Nanocasting is a general and widely applied method in the generation of porous materials during which a sacrificial solid template is used as a mold on the nanoscale. Ideally, the resulting structure is the inverse of the template. However, replication is not always as direct as anticipated, so the influences of the degree of pore filling and of potential restructuring processes after removal of the template need to be considered. These apparent limitations give rise to opportunities in the synthesis of poly(styrene‐co‐divinylbenzene) (PSD) polymer networks of widely varying porosities (BET surface area=63–562 m2 g−1; Vtot=0.18–1.05 cm3 g−1) by applying a single synthesis methodology.
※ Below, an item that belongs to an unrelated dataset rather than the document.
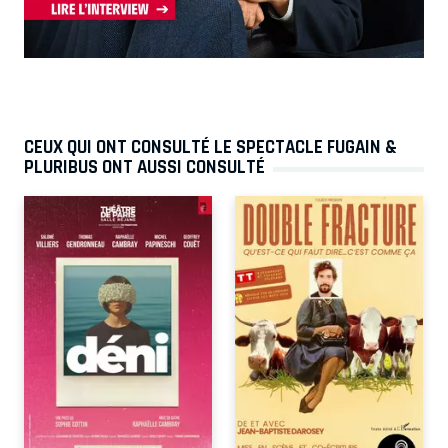
CEUX QUI ONT CONSULTÉ LE SPECTACLE FUGAIN &
PLURIBUS ONT AUSSI CONSULTÉ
In addition, spatially selective sulfonation on the nanoscale seems possible. Together, nanocasting and sulfonation enable rational catalyst design. The highly porous nanocast and predominantly surface‐sulfonated PSD networks approach the activity of the corresponding molecular catalyst, para‐toluenesulfonic acid, and exceed those of commercial ion‐exchange polymers in the depolymerization of macromolecular inulin. Casting director: The nanocasting of polystyrene‐based polymer networks is investigated, highlighting significant restructuring processes that can occur during removal of the template, post‐synthesis heat treatment, or solvent immersion. Analysis of the nanocast polymers sulfonated in the liquid phases suggests that spatially selective sulfonation of the polymer is possible, allowing a rational catalyst design for the conversion of inulin.